[[ Source records open ]]

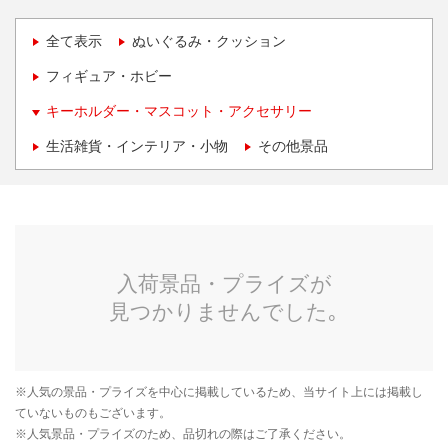
全て表示
ぬいぐるみ・クッション
フィギュア・ホビー
キーホルダー・マスコット・アクセサリー
生活雑貨・インテリア・小物
その他景品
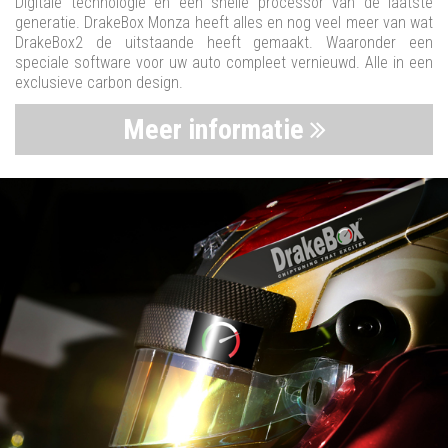
Digitale technologie en een snelle processor van de laatste
generatie. DrakeBox Monza heeft alles en nog veel meer van wat
DrakeBox2 de uitstaande heeft gemaakt. Waaronder een
speciale software voor uw auto compleet vernieuwd. Alle in een
exclusieve carbon design.
Meer informatie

[[ Source records closed ]]

**Problem description**
Please retype every record exactly, leaving the pictures out.

**Answer to the exercise**
全て表示
ぬいぐるみ・クッション
フィギュア・ホビー
キーホルダー・マスコット・アクセサリー
生活雑貨・インテリア・小物
その他景品
Digitale technologie en een snelle processor van de laatste
generatie. DrakeBox Monza heeft alles en nog veel meer van wat
DrakeBox2 de uitstaande heeft gemaakt. Waaronder een
speciale software voor uw auto compleet vernieuwd. Alle in een
exclusieve carbon design.
Meer informatie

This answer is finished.